Whether to add Gap lock through range query

窗口A：
mysql> select * from product_copy where num>3 for update;
+----+--------+-------+-----+
| id | name   | price | num |
+----+--------+-------+-----+
| 10 | 优衣库 |   488 |   4 |
+----+--------+-------+-----+

窗口B：会等待
mysql> insert into product_copy values(11,'kris',1888,5);
Query OK, 1 row affected
不会等待
mysql> insert into product_copy values(3,'kris',1888,2);
Query OK, 1 row affected

In fact, the reason is the same, as long as the search conditions are met, the Gap lock will be added.
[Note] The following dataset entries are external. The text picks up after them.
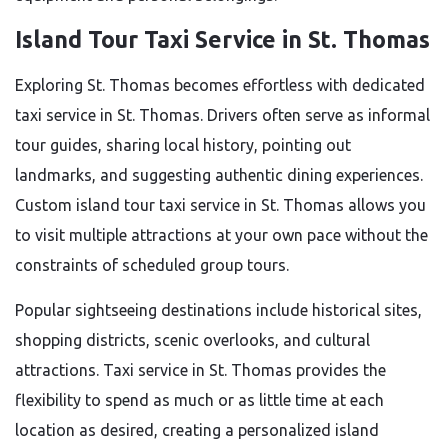
Island Tour Taxi Service in St. Thomas
Exploring St. Thomas becomes effortless with dedicated
taxi service in St. Thomas. Drivers often serve as informal
tour guides, sharing local history, pointing out
landmarks, and suggesting authentic dining experiences.
Custom island tour taxi service in St. Thomas allows you
to visit multiple attractions at your own pace without the
constraints of scheduled group tours.
Popular sightseeing destinations include historical sites,
shopping districts, scenic overlooks, and cultural
attractions. Taxi service in St. Thomas provides the
flexibility to spend as much or as little time at each
location as desired, creating a personalized island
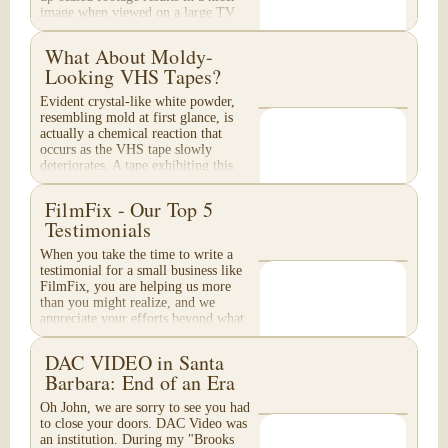
image when viewed on a large TV
or...
What About Moldy-
Looking VHS Tapes?
Evident crystal-like white powder,
resembling mold at first glance, is
actually a chemical reaction that
occurs as the VHS tape slowly
deteriorates. A tape exhibiting this
appearance will...
FilmFix - Our Top 5
Testimonials
When you take the time to write a
testimonial for a small business like
FilmFix, you are helping us more
than you might realize, and we
appreciate your efforts beyond what
words can...
DAC VIDEO in Santa
Barbara: End of an Era
Oh John, we are sorry to see you had
to close your doors. DAC Video was
an institution. During my "Brooks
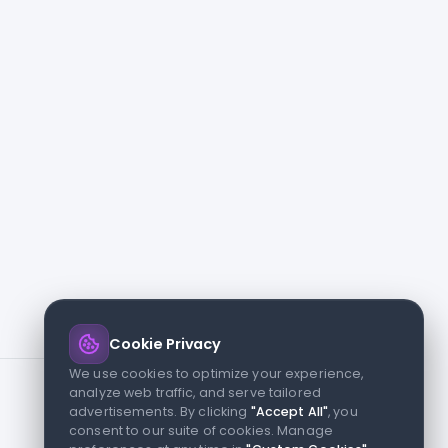
Cookie Privacy
We use cookies to optimize your experience,
analyze web traffic, and serve tailored
advertisements. By clicking
"Accept All"
, you
consent to our suite of cookies. Manage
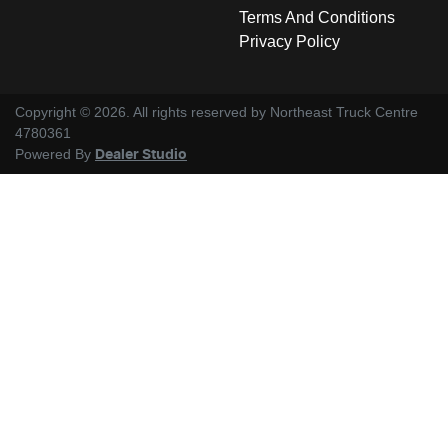
Terms And Conditions
Privacy Policy
Copyright ©
2026
. All rights reserved by
Northeast Truck Centre
4780361
Powered By
Dealer Studio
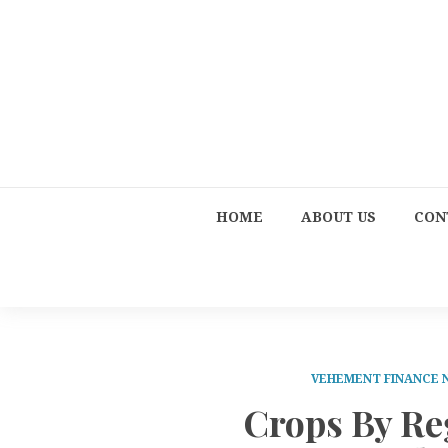
HOME
ABOUT US
CON
VEHEMENT FINANCE
Crops By Re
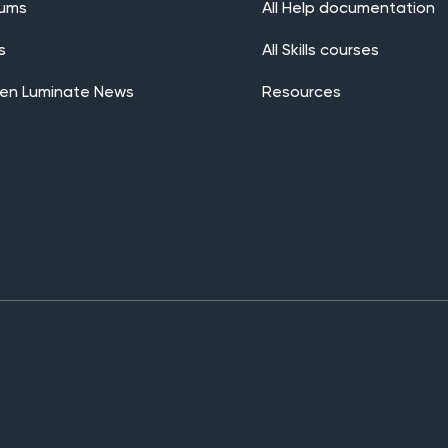
rums
All Help documentation
s
All Skills courses
en Luminate News
Resources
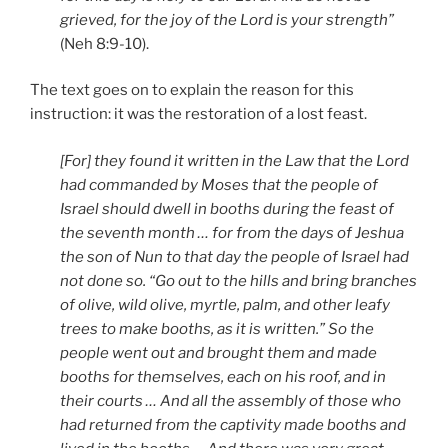
grieved, for the joy of the Lord is your strength”
(Neh 8:9-10).
The text goes on to explain the reason for this
instruction: it was the restoration of a lost feast.
[For] they found it written in the Law that the Lord
had commanded by Moses that the people of
Israel should dwell in booths
during the feast of
the seventh month … for from the days of Jeshua
the son of Nun to that day the people of Israel had
not done so. “Go out to the hills and bring branches
of olive, wild olive, myrtle, palm, and other leafy
trees to make booths, as it is written.” So the
people went out and brought them and made
booths for themselves, each on his roof, and in
their courts … And all the assembly of those who
had returned from the captivity made booths and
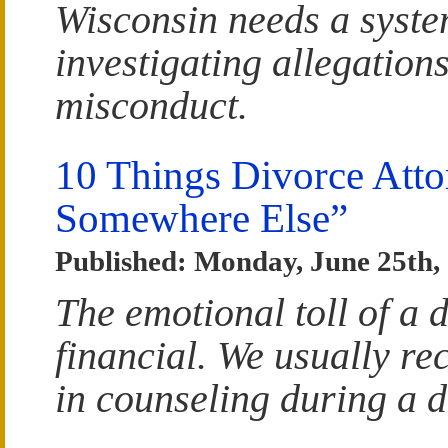
Wisconsin needs a syste
investigating allegations
misconduct.
10 Things Divorce Att
Somewhere Else”
Published: Monday, June 25th,
The emotional toll of a 
financial. We usually re
in counseling during a d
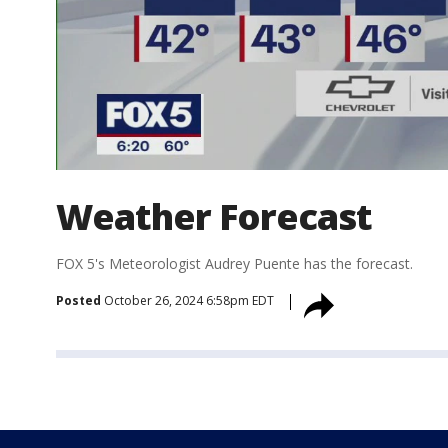
Weather Forecast
FOX 5's Meteorologist Audrey Puente has the forecast.
Posted
October 26, 2024 6:58pm EDT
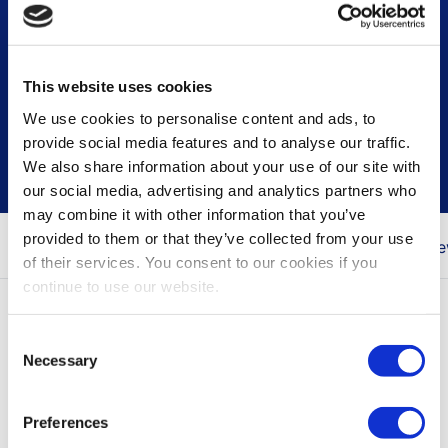
This website uses cookies
Press & news releases
We use cookies to personalise content and ads, to
provide social media features and to analyse our traffic.
We also share information about your use of our site with
our social media, advertising and analytics partners who
may combine it with other information that you’ve
provided to them or that they’ve collected from your use
You are here
Home
Newsroom
Press & Ne
of their services. You consent to our cookies if you
continue to use our website.
All press releases
Consent
Necessary
Selection
Press releases contain inside information, the
items marked with NEWS only contain
Preferences
information for marketing purposes.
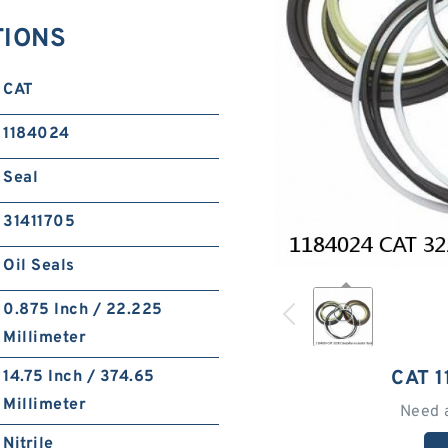
TIONS
CAT
1184024
Seal
31411705
Oil Seals
0.875 Inch / 22.225
Millimeter
CAT 
14.75 Inch / 374.65
Millimeter
Need 
Nitrile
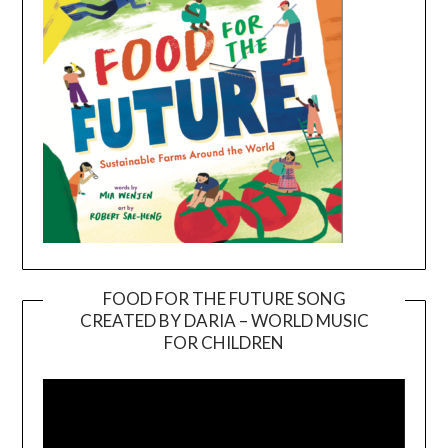
FOOD FOR THE FUTURE SONG
CREATED BY DARIA – WORLD MUSIC
Video
FOR CHILDREN
Player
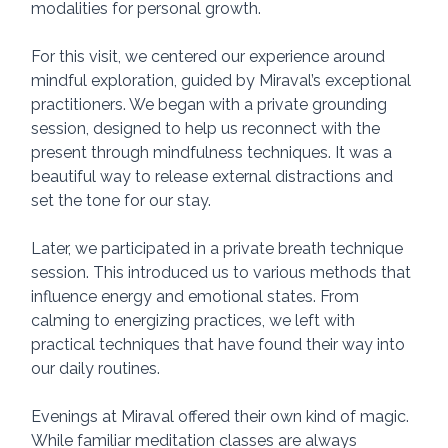
modalities for personal growth.
For this visit, we centered our experience around 
mindful exploration, guided by Miraval’s exceptional 
practitioners. We began with a private grounding 
session, designed to help us reconnect with the 
present through mindfulness techniques. It was a 
beautiful way to release external distractions and 
set the tone for our stay.
Later, we participated in a private breath technique 
session. This introduced us to various methods that 
influence energy and emotional states. From 
calming to energizing practices, we left with 
practical techniques that have found their way into 
our daily routines.
Evenings at Miraval offered their own kind of magic. 
While familiar meditation classes are always 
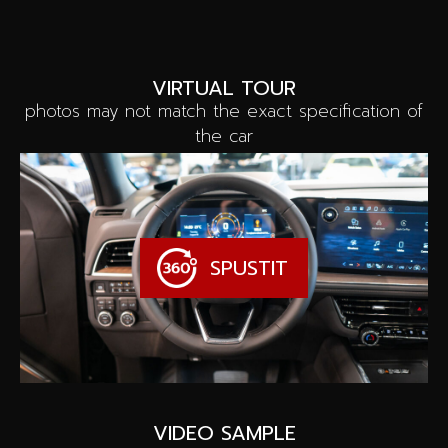
VIRTUAL TOUR
photos may not match the exact specification of
the car
SPUSTIT
VIDEO SAMPLE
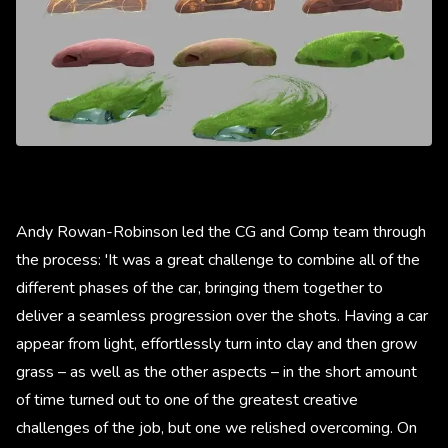
Andy Rowan-Robinson led the CG and Comp team through
the process: 'It was a great challenge to combine all of the
different phases of the car, bringing them together to
deliver a seamless progression over the shots. Having a car
appear from light, effortlessly turn into clay and then grow
grass – as well as the other aspects – in the short amount
of time turned out to one of the greatest creative
challenges of the job, but one we relished overcoming. On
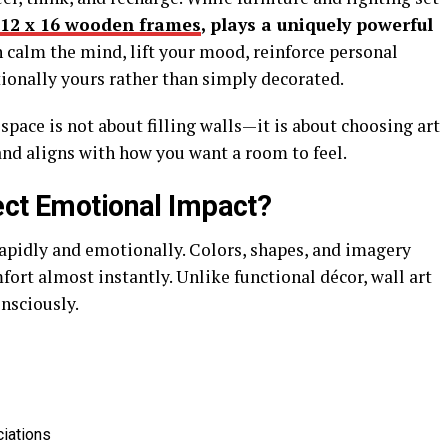
12 x 16 wooden frames
, plays a uniquely powerful
n calm the mind, lift your mood, reinforce personal
ionally yours rather than simply decorated.
pace is not about filling walls—it is about choosing art
and aligns with how you want a room to feel.
ect Emotional Impact?
pidly and emotionally. Colors, shapes, and imagery
mfort almost instantly. Unlike functional décor, wall art
sciously.
ciations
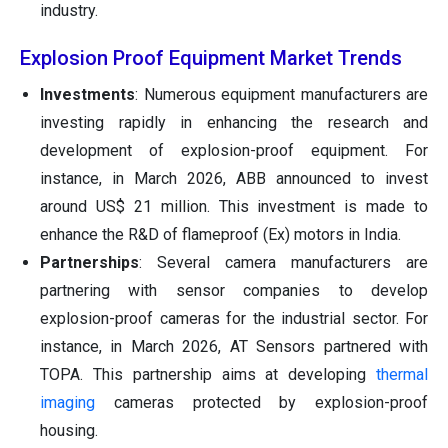
industry.
Explosion Proof Equipment Market Trends
Investments
: Numerous equipment manufacturers are
investing rapidly in enhancing the research and
development of explosion-proof equipment. For
instance, in March 2026, ABB announced to invest
around US$ 21 million. This investment is made to
enhance the R&D of flameproof (Ex) motors in India.
Partnerships
: Several camera manufacturers are
partnering with sensor companies to develop
explosion-proof cameras for the industrial sector. For
instance, in March 2026, AT Sensors partnered with
TOPA. This partnership aims at developing
thermal
imaging
cameras protected by explosion-proof
housing.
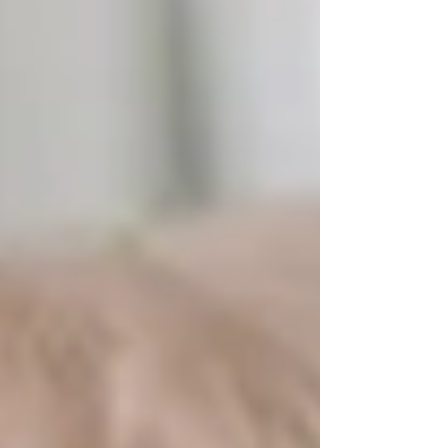
excellence across multifamily, commercial, and
mixed-use assets.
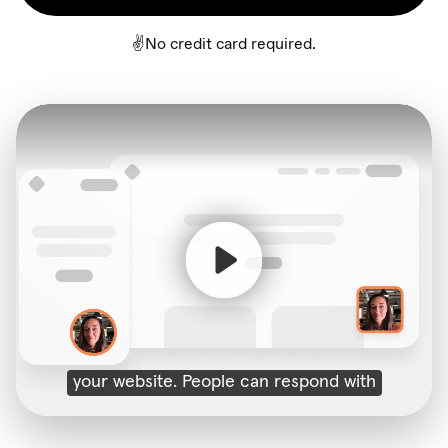
✌️No credit card required.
Will Gap be added to the current read where the search condition does not exist?

窗口A：
mysql> select * from product_copy where num=5 for update;
Empty set

窗口B：6 和 4都会等待
mysql> insert into product_copy values(11,'kris',1888,6);
Query OK, 1 row affected

mysql> insert into product_copy values(11,'kris',1888,4);
Query OK, 1 row affected

The same reason will lock the interval (4,5]U[5,n)

Range query

It will be a little different here

窗口A：
mysql> select * from product_copy where num>6 for update;
Empty set
窗口B：8 和 4 都会锁住
mysql> insert into product_copy values(11,'kris',1888,4);
Query OK, 1 row affected

mysql> insert into product_copy values(11,'kris',1888,8);
Query OK, 1 row affected

The above 2 examples show that when you query data that does not exist, mysql will lock all possible intervals.

1.5.3 Next-Key Lock

This lock mechanism is actually a combination of the previous two locks, which not only locks the record itself but also locks the gap between the indexes.